DSPSR documentation: dspsr

hosted by

DSPSR user documentation: `dspsr`

Spectral Kurtosis based Radio Frequency Interference Mitigation

Depending on the input data type, dspsr can perform Radio Frequency Interference mitigation using either

the Spectral Kurtosis statistic (Nita & Gary 2010a) for either undetected/baseband voltage time series or Nyquist-sampled intensities; or
the Generalized Spectral Kurtosis statistic (Nita & Gary 2010b) for time series of integrated intensities.

Spectral Kurtosis based outlier detection is enabled with the -skz command line option. By default, dspsr will estimate the Spectral Kurtosis (SK) using blocks of 128 samples and apply a cutoff threshold of 3 standard deviations (false alarm rate of 0.3%).

The number of samples used to estimate the SK can be set to M with -skzm M and the cutoff threshold can be set to sigma standard deviations with -skzs sigma.

To oversample the SK estimates by a factor of N, such that sample blocks overlap by a factor of (N-1)/N, use -skzover N.

By default, dspsr tests three different SK estimates in the following order.
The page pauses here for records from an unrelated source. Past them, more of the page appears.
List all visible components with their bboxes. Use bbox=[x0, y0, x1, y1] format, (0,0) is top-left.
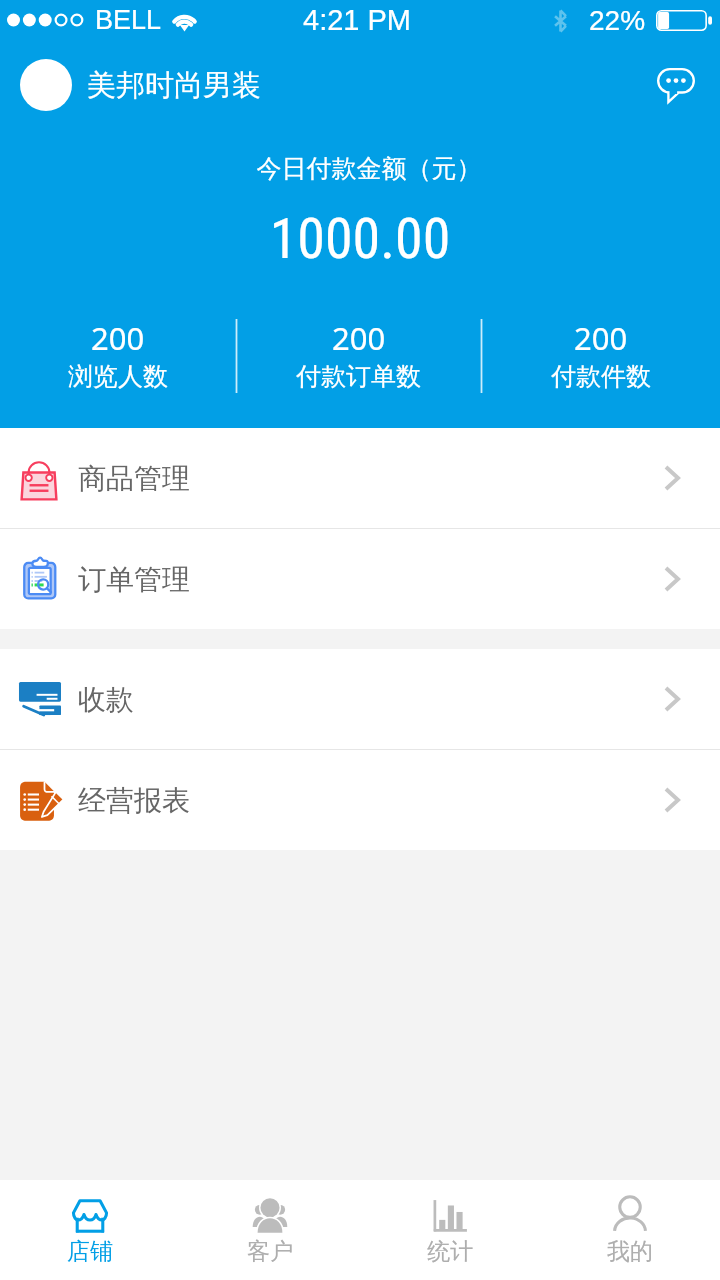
staticText: 今日付款金额（元） bbox=[9, 153, 720, 184]
button[interactable]: 订单管理 bbox=[0, 529, 720, 629]
staticText: 22% bbox=[589, 5, 646, 36]
staticText: 我的 bbox=[607, 1237, 653, 1266]
staticText: 客户 bbox=[247, 1237, 293, 1266]
staticText: 订单管理 bbox=[78, 562, 190, 597]
staticText: 浏览人数 bbox=[68, 361, 168, 392]
button[interactable]: 美邦时尚男装 bbox=[20, 59, 261, 111]
staticText: 店铺 bbox=[67, 1237, 113, 1266]
staticText: 统计 bbox=[427, 1237, 473, 1266]
button[interactable]: 经营报表 bbox=[0, 750, 720, 850]
button[interactable]: 客户 bbox=[180, 1180, 360, 1280]
button[interactable]: 收款 bbox=[0, 649, 720, 749]
button[interactable]: 200 bbox=[0, 312, 236, 396]
staticText: 美邦时尚男装 bbox=[87, 67, 261, 104]
button[interactable]: Messages bbox=[648, 57, 704, 113]
staticText: 200 bbox=[91, 317, 145, 359]
staticText: 200 bbox=[574, 317, 628, 359]
staticText: 付款件数 bbox=[551, 361, 651, 392]
staticText: 1000.00 bbox=[0, 206, 720, 272]
button[interactable]: 我的 bbox=[540, 1180, 720, 1280]
staticText: 200 bbox=[332, 317, 386, 359]
staticText: 商品管理 bbox=[78, 461, 190, 496]
staticText: BELL bbox=[95, 5, 162, 35]
staticText: 付款订单数 bbox=[296, 361, 421, 392]
staticText: 4:21 PM bbox=[303, 4, 411, 36]
button[interactable]: 200 bbox=[236, 312, 481, 396]
staticText: 经营报表 bbox=[78, 783, 190, 818]
staticText: 收款 bbox=[78, 682, 134, 717]
button[interactable]: 统计 bbox=[360, 1180, 540, 1280]
button[interactable]: 店铺 bbox=[0, 1180, 180, 1280]
button[interactable]: 商品管理 bbox=[0, 428, 720, 528]
button[interactable]: 200 bbox=[481, 312, 720, 396]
sk-time-frequency: for each block of M time samples, the SK is computed for each frequency channel;
sk-time: for each block of M time samples, the SK estimates computed for each frequency channel are averaged over all frequency channels; and
sk-frequency: for each frequency channel, a single SK estimate is re-computed using all time samples currently in memory.

Each of these independent tests can be disabled with the -skz_no_ft, -skz_no_fscr, and -skz_no_tscr command-line options, respectively.

By default, any block of samples identified as an outlier in any one of the above three tests will not be masked in subsequent tests. This default behaviour also applies when computing the SK statistic on multiple time scales, as described below. To omit outliers detected during an earlier test from SK estimates computed during later tests, add -skz_omit to the command line.

Multiple Comparisons

When the input data include timeseries for two polarizations, the SK is computed and tested independently for each polarization. In this case, the false alarm rate is treated as the family wide error rate, and the threshold applied to each polarization is increased accordingly.

Currently, a similar correction is not implemented to compensate for the multiple comparisons made when sample blocks overlap, when multiple tests (sk-time-frequency, sk-time, and sk-frequency) are performed, or when the SK is computed on multiple time scales. Therefore, when oversampling, multiple tests, and/or multiple timescales are used, the false-alarm rate will be greater than that expected for a given threshold.

Computing the Spectral Kurtosis on multiple time scales

Important Note: To compile dspsr's new YAML-based configuration file parser, it is necessary to install yaml-cpp; e.g. from the source code (requires cmake)

git clone https://github.com/jbeder/yaml-cpp.git
mkdir yaml-cpp/build
cd yaml-cpp/build
module load cmake/3.10.2
cmake -DCMAKE_INSTALL_PREFIX:PATH=$PSRHOME/$LOGIN_ARCH -DCMAKE_CXX_FLAGS="$CXXFLAGS -fPIC" ..
make
make install

It is also necessary to configure dspsr with C++11 enabled and PKG_CONFIG_PATH set to find the yaml-cpp.pc file; e.g.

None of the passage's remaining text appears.